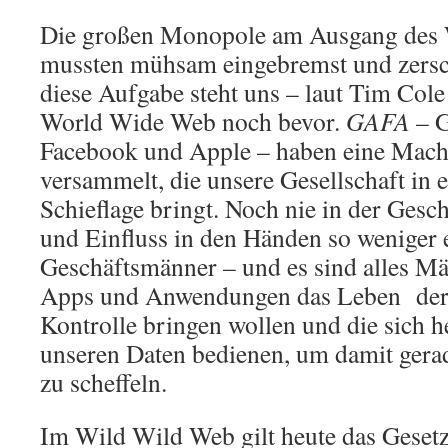
Die großen Monopole am Ausgang des 
mussten mühsam eingebremst und zersc
diese Aufgabe steht uns – laut Tim Cole 
World Wide Web noch bevor.
GAFA
– G
Facebook und Apple – haben eine Macht
versammelt, die unsere Gesellschaft in e
Schieflage bringt. Noch nie in der Gesch
und Einfluss in den Händen so weniger e
Geschäftsmänner – und es sind alles Mä
Apps und Anwendungen das Leben der 
Kontrolle bringen wollen und die sich
unseren Daten bedienen, um damit ger
zu scheffeln.
Im Wild Wild Web gilt heute das Gesetz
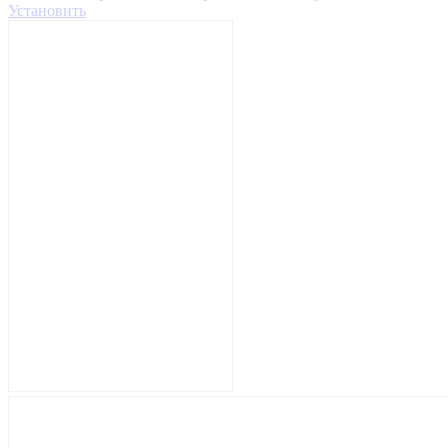
Установить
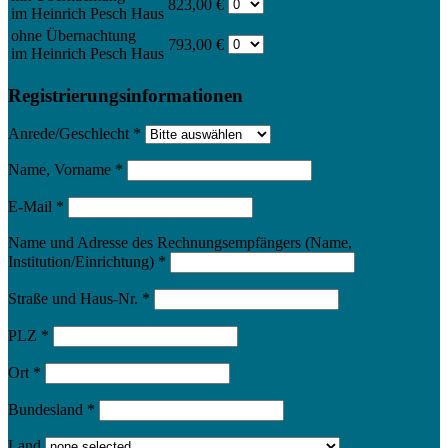
823,00 €
im Heinrich Pesch Haus
ohne Übernachtung
793,00 €
im Heinrich Pesch Haus
Registrierungsinformationen
Anrede/Geschlecht
*
Name, Vorname
*
E-Mail
*
Name und Adresse des Rechnungsempfängers (Name,
Institution/Einrichtung)
*
Straße und Haus-Nr.
*
PLZ
*
Ort
*
Bundesland
*
Land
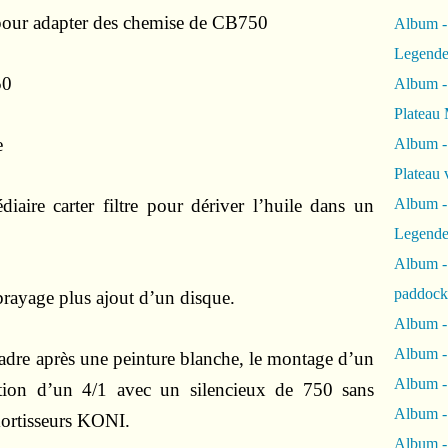
 pour adapter des chemise de CB750
Album -
Legende
50
Album -
Plateau 
e
Album -
Plateau 
diaire carter filtre pour dériver l’huile dans un
Album -
Legende
Album 
paddock
brayage plus ajout d’un disque.
Album -
Album -
adre après une peinture blanche, le montage d’un
Album - 
ation d’un 4/1 avec un silencieux de 750 sans
Album 
mortisseurs KONI.
Album -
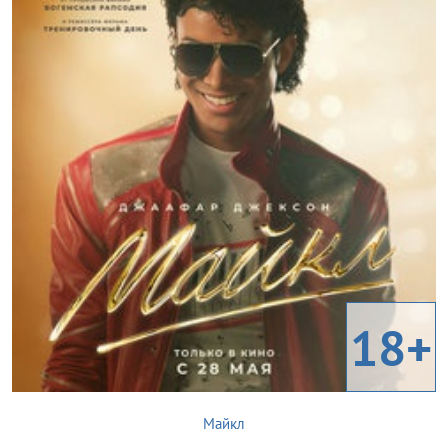
18+
Майкл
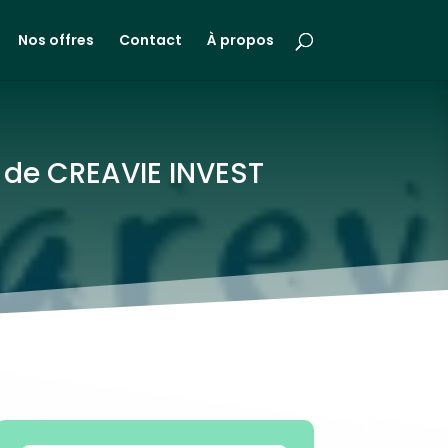
Nos offres
Contact
À propos
s de CREAVIE INVEST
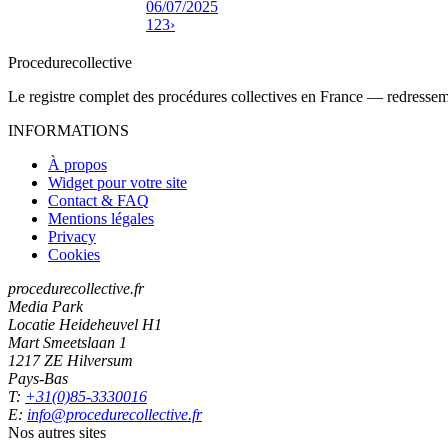
06/07/2025
1
2
3
›
Procedure
collective
Le registre complet des procédures collectives en France — redressemen
INFORMATIONS
À propos
Widget pour votre site
Contact & FAQ
Mentions légales
Privacy
Cookies
procedurecollective.fr
Media Park
Locatie Heideheuvel H1
Mart Smeetslaan 1
1217 ZE Hilversum
Pays-Bas
T:
+31(0)85-3330016
E:
info@procedurecollective.fr
Nos autres sites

● **What you are asked to do**: All entries should be restated word for word; no images belong in the copy.

● **Solution**:
Die großen Monopole am Ausgang des 
mussten mühsam eingebremst und zersc
diese Aufgabe steht uns – laut Tim Cole 
World Wide Web noch bevor.
GAFA
– G
Facebook und Apple – haben eine Macht
versammelt, die unsere Gesellschaft in e
Schieflage bringt. Noch nie in der Gesch
und Einfluss in den Händen so weniger e
Geschäftsmänner – und es sind alles Mä
Apps und Anwendungen das Leben der 
Kontrolle bringen wollen und die sich
unseren Daten bedienen, um damit ger
zu scheffeln.
Im Wild Wild Web gilt heute das Gesetz
Установить
823,00 €
im Heinrich Pesch Haus
ohne Übernachtung
793,00 €
im Heinrich Pesch Haus
Registrierungsinformationen
Anrede/Geschlecht
*
Name, Vorname
*
E-Mail
*
Name und Adresse des Rechnungsempfängers (Name,
Institution/Einrichtung)
*
Straße und Haus-Nr.
*
PLZ
*
Ort
*
Bundesland
*
Land
 pour adapter des chemise de CB750
Album -
Legende
50
Album -
Plateau 
e
Album -
Plateau 
diaire carter filtre pour dériver l’huile dans un
Album -
Legende
Album 
paddock
brayage plus ajout d’un disque.
Album -
Album -
adre après une peinture blanche, le montage d’un
Album - 
ation d’un 4/1 avec un silencieux de 750 sans
Album 
mortisseurs KONI.
Album -
18+
Майкл
Nos offres
Contact
À propos
s de CREAVIE INVEST
06/07/2025
1
2
3
›
Procedure
collective
Le registre complet des procédures collectives en France — redressemen
INFORMATIONS
À propos
Widget pour votre site
Contact & FAQ
Mentions légales
Privacy
Cookies
procedurecollective.fr
Media Park
Locatie Heideheuvel H1
Mart Smeetslaan 1
1217 ZE Hilversum
Pays-Bas
T:
+31(0)85-3330016
E:
info@procedurecollective.fr
Nos autres sites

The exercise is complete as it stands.